According to other embodiments of the present invention, the method for processing the wafer may include: obtaining the flatness parameters or a flatness collection graph of the thinning process of the previous batch by the method, and judging whether the line with the largest value in the flatness parameters exceeds a defined range; and adjusting the thinning parameters in real time or adjusting the parameters of the polishing process in time.
Therefore, the processing parameters are adjusted in real time in the processing process, the processing yield can be greatly improved, the cost is reduced, and meanwhile, the quality of the obtained wafer is good.
It should be noted that, although the required time for wire-cutting is long, although the flatness data based on the adjusted cutting parameters is the latest flatness data obtained by detection, the wafer corresponding to the flatness data and the wafer obtained by cutting with the adjusted cutting parameters may be two adjacent lots, or may be separated by several lots, that is, the cutting parameters of the wafers in the subsequent lot are adjusted according to the flatness test results of the wafers in the previous lot or the previous lots. The time required for thinning and polishing is short, and the polishing device can be adjusted in time according to the current state.
In the description herein, references to the description of the term "one embodiment," "some embodiments," "an example," "a specific example," or "some examples," etc., mean that a particular feature, structure, material, or characteristic described in connection with the embodiment or example is included in at least one embodiment or example of the invention. In this specification, the schematic representations of the terms used above are not necessarily intended to refer to the same embodiment or example.
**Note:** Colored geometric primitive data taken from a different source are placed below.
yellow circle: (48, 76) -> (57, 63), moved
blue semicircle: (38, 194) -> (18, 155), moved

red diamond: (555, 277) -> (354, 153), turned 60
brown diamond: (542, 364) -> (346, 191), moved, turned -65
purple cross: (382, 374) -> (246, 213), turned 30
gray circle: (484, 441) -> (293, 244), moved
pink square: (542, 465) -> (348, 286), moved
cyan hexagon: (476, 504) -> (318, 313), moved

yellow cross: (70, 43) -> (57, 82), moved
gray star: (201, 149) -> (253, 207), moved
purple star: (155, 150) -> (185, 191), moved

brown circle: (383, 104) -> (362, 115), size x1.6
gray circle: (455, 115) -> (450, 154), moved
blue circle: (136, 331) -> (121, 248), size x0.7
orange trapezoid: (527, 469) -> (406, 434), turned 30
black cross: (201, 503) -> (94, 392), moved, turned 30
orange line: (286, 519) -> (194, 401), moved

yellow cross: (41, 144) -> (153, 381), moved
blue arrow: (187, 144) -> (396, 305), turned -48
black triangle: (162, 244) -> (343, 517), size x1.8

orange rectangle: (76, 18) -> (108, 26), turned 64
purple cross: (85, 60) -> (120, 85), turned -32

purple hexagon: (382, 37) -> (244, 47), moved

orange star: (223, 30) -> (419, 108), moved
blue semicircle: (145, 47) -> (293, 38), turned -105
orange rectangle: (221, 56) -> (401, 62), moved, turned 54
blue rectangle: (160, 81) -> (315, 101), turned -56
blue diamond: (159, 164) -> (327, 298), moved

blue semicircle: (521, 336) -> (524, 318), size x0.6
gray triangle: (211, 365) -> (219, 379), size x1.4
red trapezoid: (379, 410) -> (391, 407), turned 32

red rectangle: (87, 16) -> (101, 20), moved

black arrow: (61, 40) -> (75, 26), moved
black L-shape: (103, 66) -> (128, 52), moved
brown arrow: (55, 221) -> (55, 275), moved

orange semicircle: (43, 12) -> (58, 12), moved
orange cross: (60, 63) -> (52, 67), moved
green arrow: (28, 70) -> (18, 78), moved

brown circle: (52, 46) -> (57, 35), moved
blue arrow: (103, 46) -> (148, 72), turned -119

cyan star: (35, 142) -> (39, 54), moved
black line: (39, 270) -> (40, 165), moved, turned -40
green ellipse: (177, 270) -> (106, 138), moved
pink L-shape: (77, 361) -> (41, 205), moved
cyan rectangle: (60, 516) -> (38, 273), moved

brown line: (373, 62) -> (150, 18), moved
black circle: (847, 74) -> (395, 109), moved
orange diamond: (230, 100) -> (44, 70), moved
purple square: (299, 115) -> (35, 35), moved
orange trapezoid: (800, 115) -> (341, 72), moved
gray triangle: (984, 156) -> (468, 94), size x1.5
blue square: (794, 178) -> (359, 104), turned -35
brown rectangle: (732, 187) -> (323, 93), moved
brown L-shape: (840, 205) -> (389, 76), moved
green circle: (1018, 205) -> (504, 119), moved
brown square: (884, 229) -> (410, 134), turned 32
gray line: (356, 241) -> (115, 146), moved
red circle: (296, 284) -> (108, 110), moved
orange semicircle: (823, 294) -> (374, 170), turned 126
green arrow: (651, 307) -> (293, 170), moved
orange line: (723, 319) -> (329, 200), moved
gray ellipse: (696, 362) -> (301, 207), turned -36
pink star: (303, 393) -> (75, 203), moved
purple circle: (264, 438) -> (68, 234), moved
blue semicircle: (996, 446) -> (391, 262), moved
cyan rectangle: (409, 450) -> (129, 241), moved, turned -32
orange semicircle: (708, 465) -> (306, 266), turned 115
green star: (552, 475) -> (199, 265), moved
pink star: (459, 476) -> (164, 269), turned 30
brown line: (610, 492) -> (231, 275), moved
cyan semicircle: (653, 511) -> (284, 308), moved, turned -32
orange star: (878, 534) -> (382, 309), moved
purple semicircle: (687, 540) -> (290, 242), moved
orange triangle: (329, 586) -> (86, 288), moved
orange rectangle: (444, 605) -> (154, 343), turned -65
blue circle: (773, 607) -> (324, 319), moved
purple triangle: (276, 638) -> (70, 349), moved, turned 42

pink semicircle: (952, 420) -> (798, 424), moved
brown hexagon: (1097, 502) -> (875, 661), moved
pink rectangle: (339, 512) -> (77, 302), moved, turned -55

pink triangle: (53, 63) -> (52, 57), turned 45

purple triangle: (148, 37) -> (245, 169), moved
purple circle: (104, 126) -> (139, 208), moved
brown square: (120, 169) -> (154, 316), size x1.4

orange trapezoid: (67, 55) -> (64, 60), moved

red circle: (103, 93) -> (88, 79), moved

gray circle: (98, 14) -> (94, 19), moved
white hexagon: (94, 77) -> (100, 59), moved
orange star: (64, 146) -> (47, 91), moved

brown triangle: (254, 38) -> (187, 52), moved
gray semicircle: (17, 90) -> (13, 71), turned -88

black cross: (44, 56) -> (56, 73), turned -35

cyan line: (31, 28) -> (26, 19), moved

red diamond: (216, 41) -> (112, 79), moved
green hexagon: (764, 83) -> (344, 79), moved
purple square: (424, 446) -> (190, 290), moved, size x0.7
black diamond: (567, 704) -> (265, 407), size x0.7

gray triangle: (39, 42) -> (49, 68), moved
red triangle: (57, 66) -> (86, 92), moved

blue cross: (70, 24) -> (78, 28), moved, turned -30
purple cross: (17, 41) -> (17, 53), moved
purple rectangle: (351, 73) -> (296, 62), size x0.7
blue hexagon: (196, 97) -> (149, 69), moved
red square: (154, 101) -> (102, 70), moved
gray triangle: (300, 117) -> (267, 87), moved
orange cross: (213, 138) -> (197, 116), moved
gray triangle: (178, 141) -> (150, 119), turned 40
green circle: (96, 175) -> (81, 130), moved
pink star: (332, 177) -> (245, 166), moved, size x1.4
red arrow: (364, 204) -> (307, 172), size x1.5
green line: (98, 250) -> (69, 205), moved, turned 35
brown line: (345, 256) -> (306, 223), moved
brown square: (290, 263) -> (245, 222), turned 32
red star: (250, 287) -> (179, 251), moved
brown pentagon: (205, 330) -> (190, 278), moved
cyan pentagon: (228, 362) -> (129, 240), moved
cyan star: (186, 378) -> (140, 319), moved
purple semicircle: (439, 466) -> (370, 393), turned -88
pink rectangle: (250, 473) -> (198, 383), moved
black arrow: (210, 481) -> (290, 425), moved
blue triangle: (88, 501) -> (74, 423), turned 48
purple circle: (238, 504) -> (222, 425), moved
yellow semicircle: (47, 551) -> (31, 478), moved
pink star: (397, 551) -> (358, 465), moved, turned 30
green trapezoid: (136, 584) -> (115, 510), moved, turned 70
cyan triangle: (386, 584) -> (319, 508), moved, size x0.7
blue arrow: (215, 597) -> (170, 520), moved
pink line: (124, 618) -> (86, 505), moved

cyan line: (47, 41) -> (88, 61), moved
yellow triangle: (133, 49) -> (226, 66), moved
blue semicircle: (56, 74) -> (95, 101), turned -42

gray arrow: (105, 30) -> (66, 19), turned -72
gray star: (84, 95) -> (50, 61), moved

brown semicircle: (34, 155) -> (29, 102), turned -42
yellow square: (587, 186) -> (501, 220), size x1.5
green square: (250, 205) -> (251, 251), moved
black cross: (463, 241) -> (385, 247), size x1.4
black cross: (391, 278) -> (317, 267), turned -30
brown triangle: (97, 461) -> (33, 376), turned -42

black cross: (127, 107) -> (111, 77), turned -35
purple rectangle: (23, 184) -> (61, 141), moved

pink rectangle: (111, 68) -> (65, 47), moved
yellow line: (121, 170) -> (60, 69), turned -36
Furthermore, the particular features, structures, materials, or characteristics described may be combined in any suitable manner in any one or more embodiments or examples. Furthermore, various embodiments or examples and features of different embodiments or examples described in this specification can be combined and combined by one skilled in the art without contradiction.
Although embodiments of the present invention have been shown and described above, it is understood that the above embodiments are exemplary and should not be construed as limiting the present invention, and that variations, modifications, substitutions and alterations can be made to the above embodiments by those of ordinary skill in the art within the scope of the present invention.